Many Midsummer Night’s superstitions and customs are similar to those observed on Christmas Eve. A girl will supposedly marry the man who she will see in her dream walking along the straw placed across the bowl of water under her bed. In another version, the man will dry his face on the towel placed beside her bed. In one tradition, the future husband will come from the direction in which the girl notices the first bonfire on Midsummer Night. Dew collected during Midsummer is believed to have special healing powers. Young girls wash their faces with the dew to make themselves beautiful, older women to make themselves younger.
One of the magical elements in midsummer is a belief in the intersection of the visible and invisible worlds during that night.

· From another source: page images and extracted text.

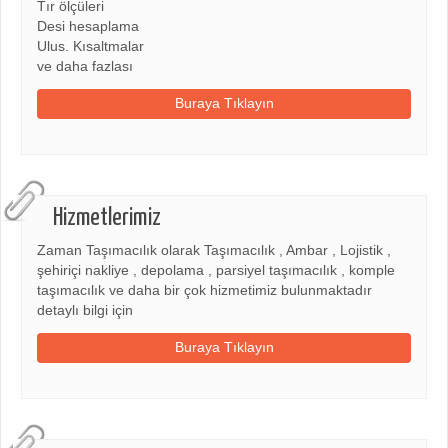
Tır ölçüleri
Desi hesaplama
Ulus. Kısaltmalar
ve daha fazlası
Buraya Tıklayın
Hizmetlerimiz
Zaman Taşımacılık olarak Taşımacılık , Ambar , Lojistik ,
şehiriçi nakliye , depolama , parsiyel taşımacılık , komple
taşımacılık ve daha bir çok hizmetimiz bulunmaktadır
detaylı bilgi için
Buraya Tıklayın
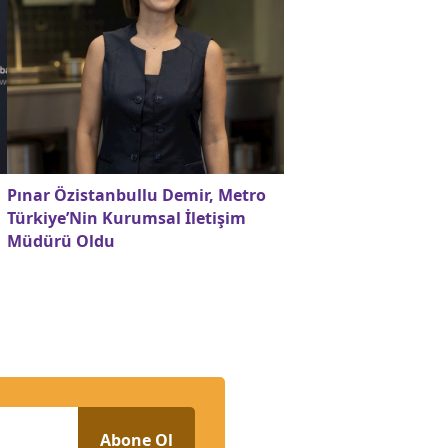
Pınar Özistanbullu Demir, Metro
Türkiye’Nin Kurumsal İletişim
Müdürü Oldu
Abone Ol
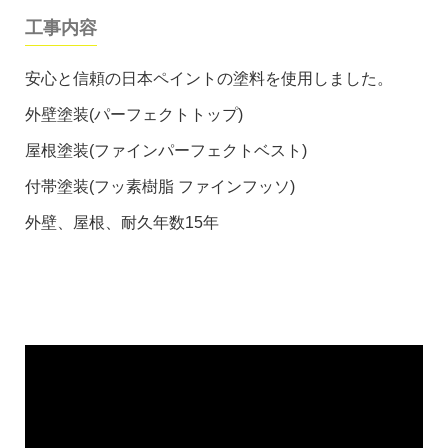
工事内容
安心と信頼の日本ペイントの塗料を使用しました。
外壁塗装(パーフェクトトップ)
屋根塗装(ファインパーフェクトベスト)
付帯塗装(フッ素樹脂 ファインフッソ)
外壁、屋根、耐久年数15年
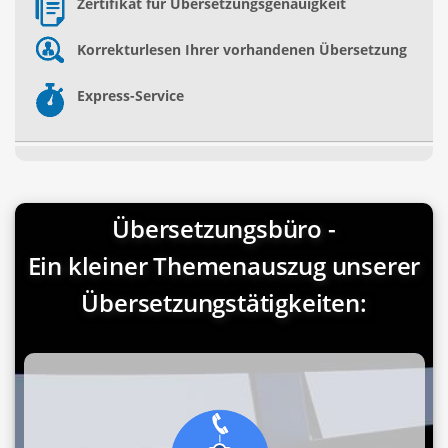
Zertifikat für Übersetzungsgenauigkeit
Korrekturlesen Ihrer vorhandenen Übersetzung
Express-Service
Übersetzungsbüro -
Ein kleiner Themenauszug unserer
Übersetzungstätigkeiten:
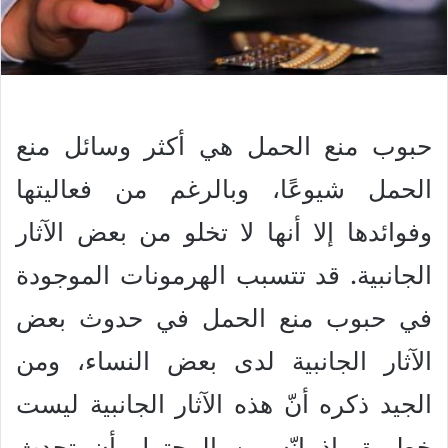
حبوب منع الحمل هي أكثر وسائل منع
الحمل شيوعًا، وبالرغم من فعاليتها
وفوائدها إلا أنها لا تخلو من بعض الآثار
الجانبية. قد تتسبب الهرمونات الموجودة
في حبوب منع الحمل في حدوث بعض
الآثار الجانبية لدى بعض النساء، ومن
الجيد ذكره أنّ هذه الآثار الجانبية ليست
خطيرة، إذ إنّه من المحتمل أن تحدث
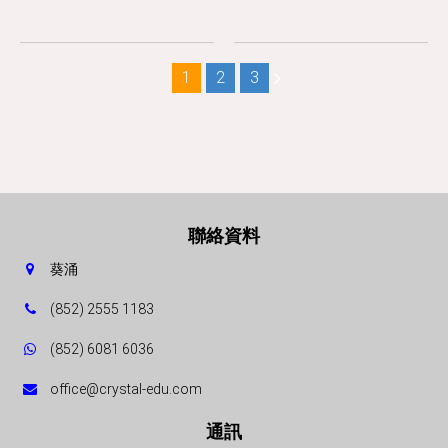
1
2
3
聯絡資料
葵涌
(852) 2555 1183
(852) 6081 6036
office@crystal-edu.com
通訊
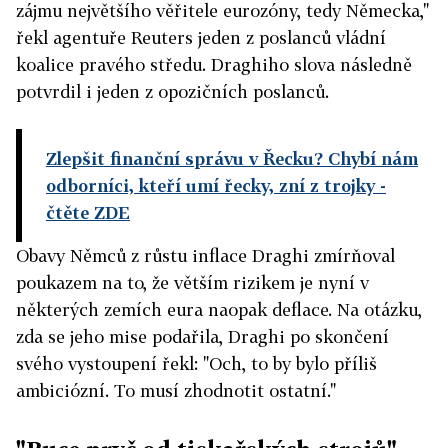
zájmu největšího věřitele eurozóny, tedy Německa,"
řekl agentuře Reuters jeden z poslanců vládní
koalice pravého středu. Draghiho slova následně
potvrdil i jeden z opozičních poslanců.
Zlepšit finanční správu v Řecku? Chybí nám
odborníci, kteří umí řecky, zní z trojky
-
čtěte ZDE
Obavy Němců z růstu inflace Draghi zmírňoval
poukazem na to, že větším rizikem je nyní v
některých zemích eura naopak deflace. Na otázku,
zda se jeho mise podařila, Draghi po skončení
svého vystoupení řekl: "Och, to by bylo příliš
ambiciózní. To musí zhodnotit ostatní."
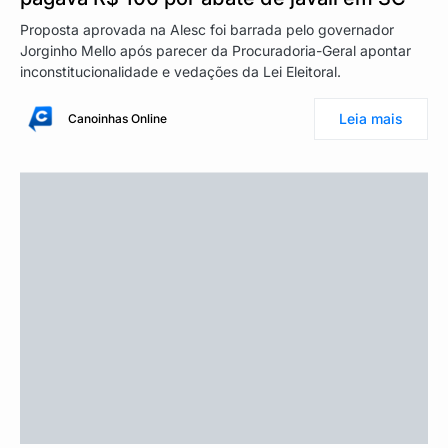
Proposta aprovada na Alesc foi barrada pelo governador
Jorginho Mello após parecer da Procuradoria-Geral apontar
inconstitucionalidade e vedações da Lei Eleitoral.
Leia mais
Canoinhas Online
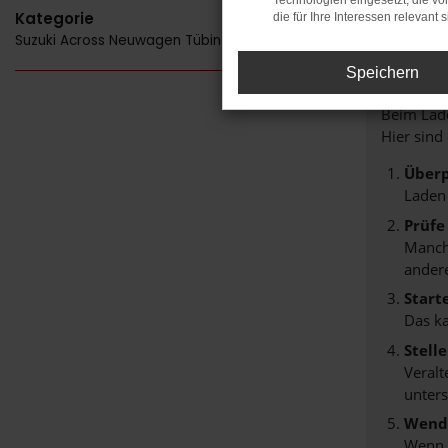
Technologien eingesetzt, die v
Kategorie
die für Ihre Interessen relevant s
Suzuki Across Neuwagen Tübingen
FE
Speichern
Beim Lade
Hier sind
Überp
Laden
Prüfe
Manche
andere
Start
Das k
Stell
Veralt
unters
Wende
Wenn d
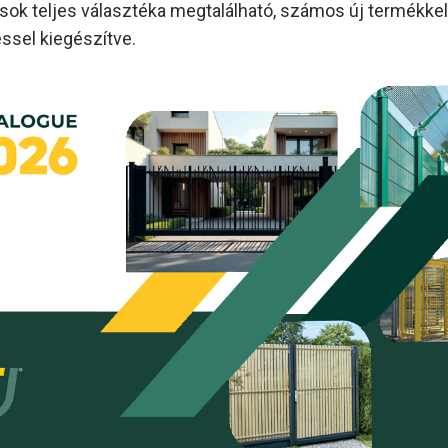
ok teljes választéka megtalálható, számos új termékkel
éssel kiegészítve.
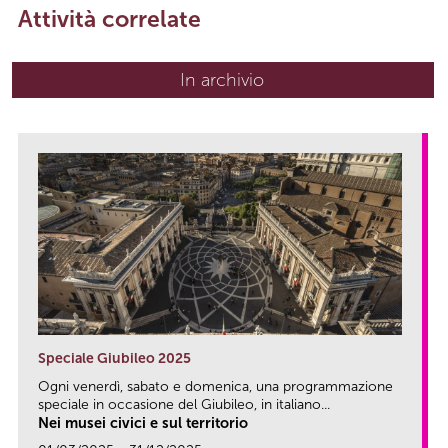
Attività correlate
In archivio
Speciale Giubileo 2025
Ogni venerdì, sabato e domenica, una programmazione
speciale in occasione del Giubileo, in italiano...
Nei musei civici e sul territorio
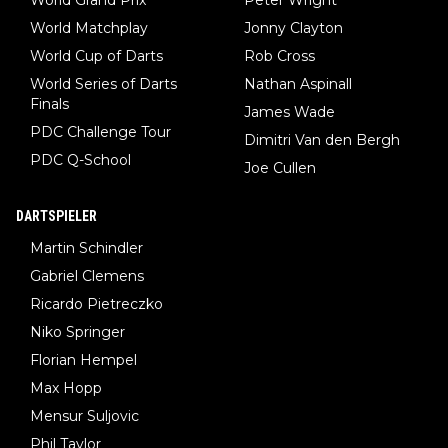
World Matchplay
Jonny Clayton
World Cup of Darts
Rob Cross
World Series of Darts
Nathan Aspinall
Finals
James Wade
PDC Challenge Tour
Dimitri Van den Bergh
PDC Q-School
Joe Cullen
DARTSPIELER
Martin Schindler
Gabriel Clemens
Ricardo Pietreczko
Niko Springer
Florian Hempel
Max Hopp
Mensur Suljovic
Phil Taylor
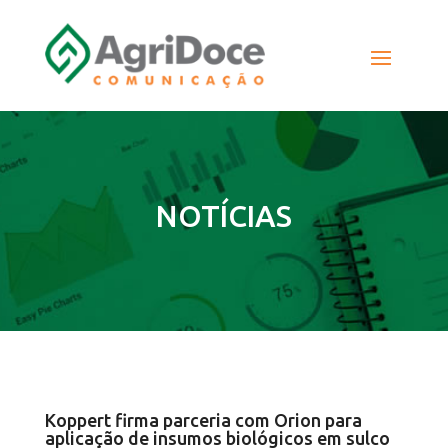
NOTÍCIAS
Koppert firma parceria com Orion para
aplicação de insumos biológicos em sulco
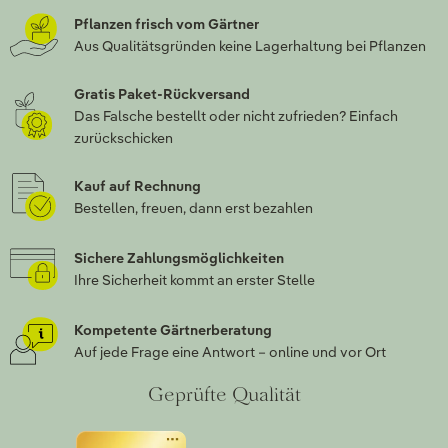
Pflanzen frisch vom Gärtner
Aus Qualitätsgründen keine Lagerhaltung bei Pflanzen
Gratis Paket-Rückversand
Das Falsche bestellt oder nicht zufrieden? Einfach
zurückschicken
Kauf auf Rechnung
Bestellen, freuen, dann erst bezahlen
Sichere Zahlungsmöglichkeiten
Ihre Sicherheit kommt an erster Stelle
Kompetente Gärtnerberatung
Auf jede Frage eine Antwort – online und vor Ort
Geprüfte Qualität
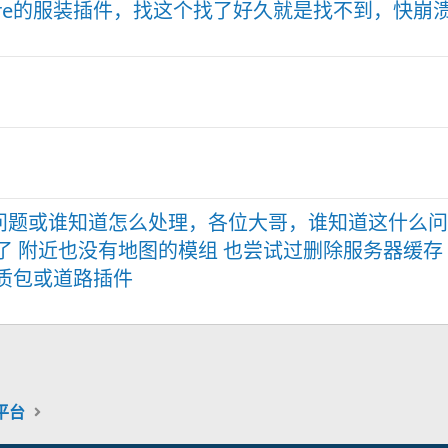
ore的服装插件，找这个找了好久就是找不到，快崩
问题或谁知道怎么处理，各位大哥，谁知道这什么问
了 附近也没有地图的模组 也尝试过删除服务器缓存
画质包或道路插件
机平台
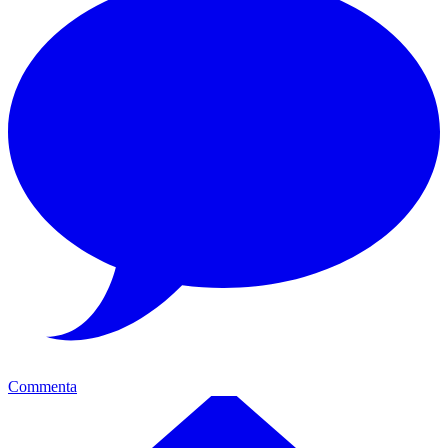
Commenta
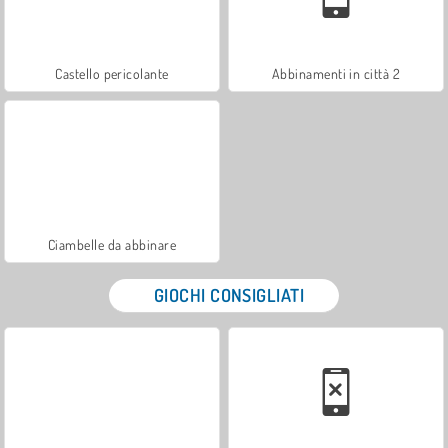
Castello pericolante
Abbinamenti in città 2
Ciambelle da abbinare
GIOCHI CONSIGLIATI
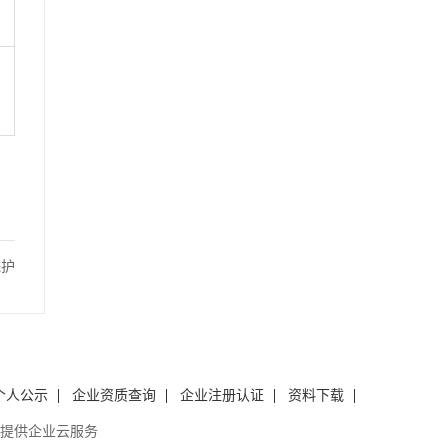
保护
为案
个人公示
企业资质查询
企业注册认证
资料下载
提供企业云服务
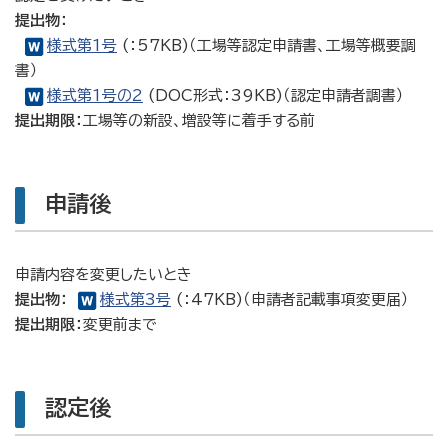
提出物：
様式第1号
(：57KB)（工場等認定申請書、工場等概要調
書）
様式第1号の2
(DOC形式：39KB)（認定申請者調書）
提出期限：
工場等の新設、増設等に着手する前
申請後
申請内容を変更したいとき
提出物：
様式第3号
(：47KB)（申請者記載事項変更届）
提出期限：
変更前まで
認定後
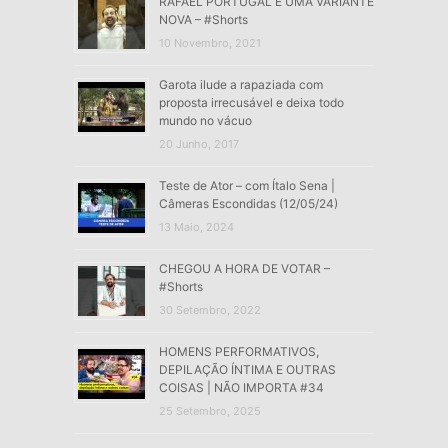
RAFAEL PORTUGAL É UMA VARIANTE
NOVA – #Shorts
10 Novembro, 2021
Garota ilude a rapaziada com
proposta irrecusável e deixa todo
mundo no vácuo
20 Junho, 2017
Teste de Ator – com Ítalo Sena |
Câmeras Escondidas (12/05/24)
13 Maio, 2024
CHEGOU A HORA DE VOTAR –
#Shorts
30 Setembro, 2022
HOMENS PERFORMATIVOS,
DEPILAÇÃO ÍNTIMA E OUTRAS
COISAS | NÃO IMPORTA #34
25 Setembro, 2025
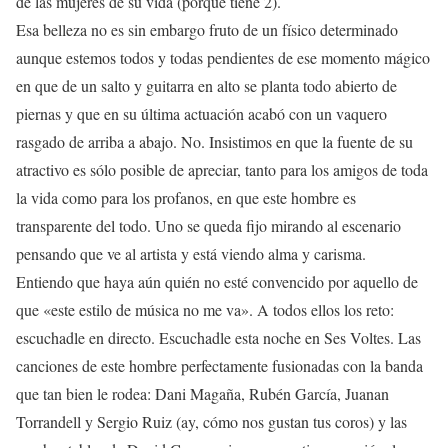
de las mujeres de su vida (porque tiene 2).
Esa belleza no es sin embargo fruto de un físico determinado
aunque estemos todos y todas pendientes de ese momento mágico
en que de un salto y guitarra en alto se planta todo abierto de
piernas y que en su última actuación acabó con un vaquero
rasgado de arriba a abajo. No. Insistimos en que la fuente de su
atractivo es sólo posible de apreciar, tanto para los amigos de toda
la vida como para los profanos, en que este hombre es
transparente del todo. Uno se queda fijo mirando al escenario
pensando que ve al artista y está viendo alma y carisma.
Entiendo que haya aún quién no esté convencido por aquello de
que «este estilo de música no me va». A todos ellos los reto:
escuchadle en directo. Escuchadle esta noche en Ses Voltes. Las
canciones de este hombre perfectamente fusionadas con la banda
que tan bien le rodea: Dani Magaña, Rubén García, Juanan
Torrandell y Sergio Ruiz (ay, cómo nos gustan tus coros) y las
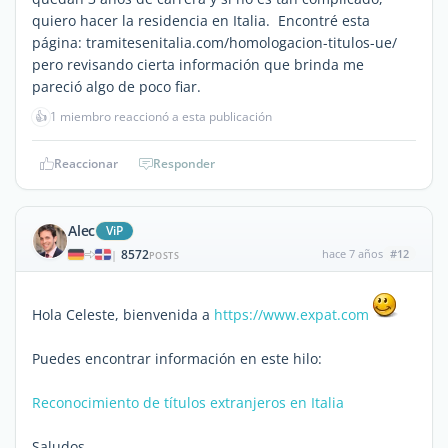
quiero hacer la residencia en Italia. Encontré esta
página: tramitesenitalia.com/homologacion-titulos-ue/
pero revisando cierta información que brinda me
pareció algo de poco fiar.
👍
1 miembro reaccionó a esta publicación
Reaccionar
Responder
Alec
ViP
8572
hace 7 años
#12
|
POSTS
Hola Celeste, bienvenida a
https://www.expat.com
Puedes encontrar información en este hilo:
Reconocimiento de títulos extranjeros en Italia
Saludos,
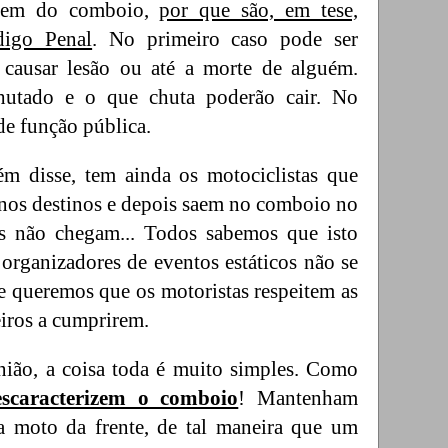
agem do comboio,
por que são, em tese,
digo Penal
. No primeiro caso pode ser
e causar lesão ou até a morte de alguém.
chutado e o que chuta poderão cair. No
de função pública.
m disse, tem ainda os motociclistas que
 nos destinos e depois saem no comboio no
ns não chegam... Todos sabemos que isto
organizadores de eventos estáticos não se
e queremos que os motoristas respeitem as
eiros a cumprirem.
ião, a coisa toda é muito simples. Como
escaracterizem o comboio
! Mantenham
da moto da frente, de tal maneira que um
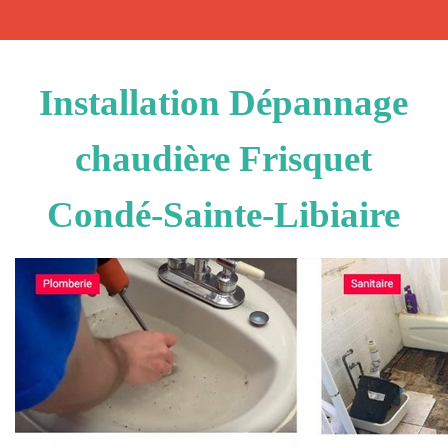
Installation Dépannage
chaudière Frisquet
Condé-Sainte-Libiaire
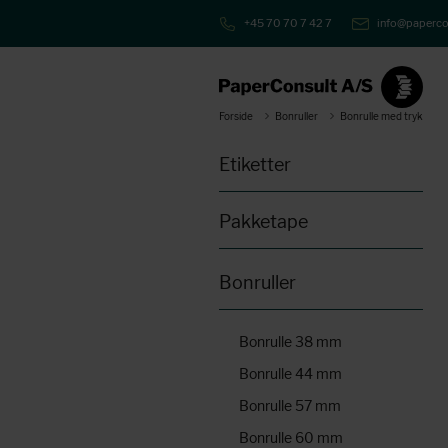
+45 70 70 7 42 7
info@paperco
Forside
Bonruller
Bonrulle med tryk
Etiketter
Pakketape
Bonruller
Bonrulle 38 mm
Bonrulle 44 mm
Bonrulle 57 mm
Bonrulle 60 mm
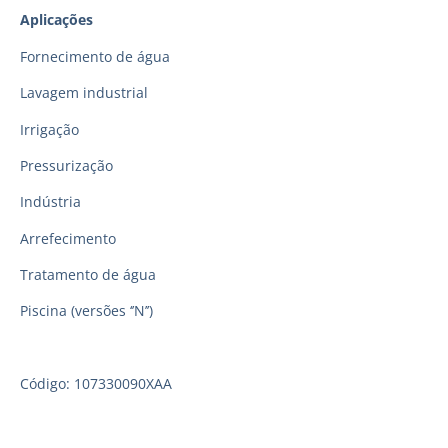
Aplicações
Fornecimento de água
Lavagem industrial
Irrigação
Pressurização
Indústria
Arrefecimento
Tratamento de água
Piscina (versões ‘’N’’)
Código: 107330090XAA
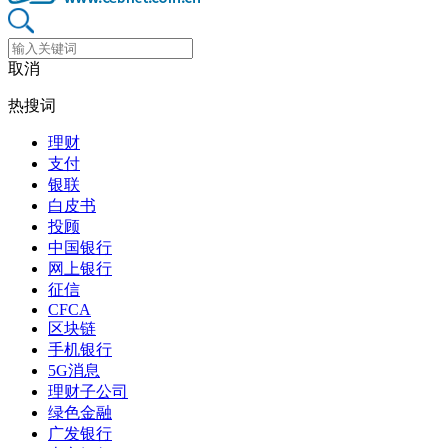
取消
热搜词
理财
支付
银联
白皮书
投顾
中国银行
网上银行
征信
CFCA
区块链
手机银行
5G消息
理财子公司
绿色金融
广发银行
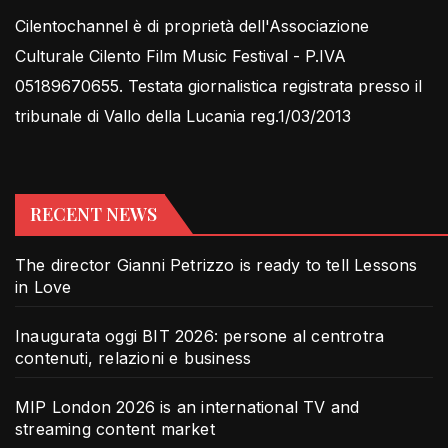
Cilentochannel è di proprietà dell'Associazione
Culturale Cilento Film Music Festival - P.IVA
05189670655. Testata giornalistica registrata presso il
tribunale di Vallo della Lucania reg.1/03/2013
RECENT NEWS
The director Gianni Petrizzo is ready to tell Lessons
in Love
Inaugurata oggi BIT 2026: persone al centrotra
contenuti, relazioni e business
MIP London 2026 is an international TV and
streaming content market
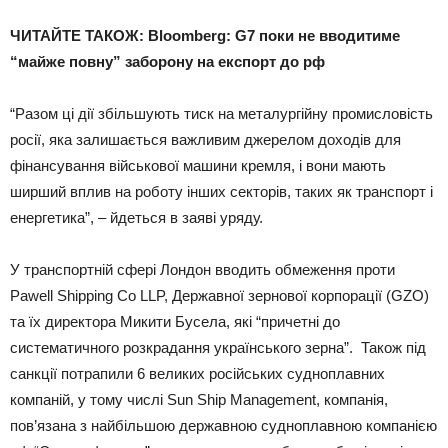
ЧИТАЙТЕ ТАКОЖ: Bloomberg: G7 поки не вводитиме
“майже повну” заборону на експорт до рф
“Разом ці дії збільшують тиск на металургійну промисловість
росії, яка залишається важливим джерелом доходів для
фінансування військової машини кремля, і вони мають
ширший вплив на роботу інших секторів, таких як транспорт і
енергетика”, – йдеться в заяві уряду.
У транспортній сфері Лондон вводить обмеження проти
Pawell Shipping Co LLP, Державної зернової корпорації (GZO)
та їх директора Микити Бусела, які “причетні до
систематичного розкрадання українського зерна”. Також під
санкції потрапили 6 великих російських судноплавних
компаній, у тому числі Sun Ship Management, компанія,
пов’язана з найбільшою державною судноплавною компанією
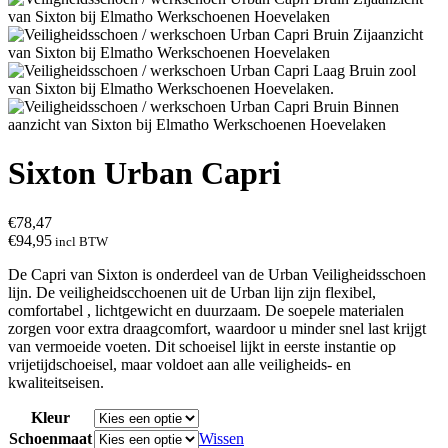
Sixton Urban Capri
€
78,47
€
94,95
incl BTW
De Capri van Sixton is onderdeel van de Urban Veiligheidsschoen
lijn. De veiligheidscchoenen uit de Urban lijn zijn flexibel,
comfortabel , lichtgewicht en duurzaam. De soepele materialen
zorgen voor extra draagcomfort, waardoor u minder snel last krijgt
van vermoeide voeten. Dit schoeisel lijkt in eerste instantie op
vrijetijdschoeisel, maar voldoet aan alle veiligheids- en
kwaliteitseisen.
Kleur
Schoenmaat
Wissen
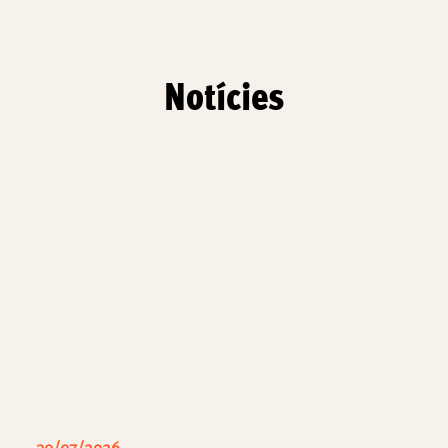
Notícies
30/07/2026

The modern Wiccans, like the ancient Celts, believe that at Litha or the Feast of the Faeries at twilight in midsummer, the gates between the visible and invisible worlds open and faeries enter our world to bring joy, love, prosperity and wisdom to people who welcome them.
Fire has been among humans since lower Palaeolithic times (2,5 million – 100,000 years ago). Our ancestors from pre-Homo Sapiens times seem to have given fire a ritual significance. At excavations in Gesher Benot Ya’aqov, Israel, there are traces of controlled fire about 800 000 years old. The link between fire and midsummer is also pretty old. There is evidence of Midsummer festivals in Newgrange in Ireland from around 3000 BC. There is further evidence of midsummer celebrations among the Essenes, a Jewish sect from 1st century A.D., the ancient Hopi and the Nachez people in the Americas as well as among the Chinese. For the Chinese the summer solstice ceremony is the birthday of the feminine force yin, when they celebrate the earth. At winter solstice, the Chinese celebrate the heavens, masculinity and the birth of the yang forces. Different peoples of North Africa, in Morocco and Algeria, especially the Berbers also celebrate midsummer even today.
In the Scandinavian country of Finland, midsummer is the main festival of the year. People start their summer holidays and go to their countryside cottages. People gather around the kokko or bonfires usually on the shore of a lake. It is a popular day for weddings and churches have to be booked months or years in advance. In earlier days, unmarried young girls went naked to the meadows the night before midsummer to collect seven different wild flowers, which they placed under their pillows. They hoped to dream of the man who would become their husband. Nowadays these rituals are not practised, but there are communal dances as also; unfortunately, excessive drinking, and drowning, and accidents.
Many of the early communal rituals have lost their significance in modern urban settings. Alienation or loneliness and depression have become extremely common afflictions for people in the affluent countries of the world. Counselling and medication are both fighting a desperate battle to help. Is this a sign that overtly rationalizing and standardizing human life impoverishes it and we fall ill? Nowadays many religions also have lost touch with the lives of millions of people. The ancient myths and symbols don’t speak to modern man. Should we blame modern man for this lack of communication or should religions update their myths and symbols?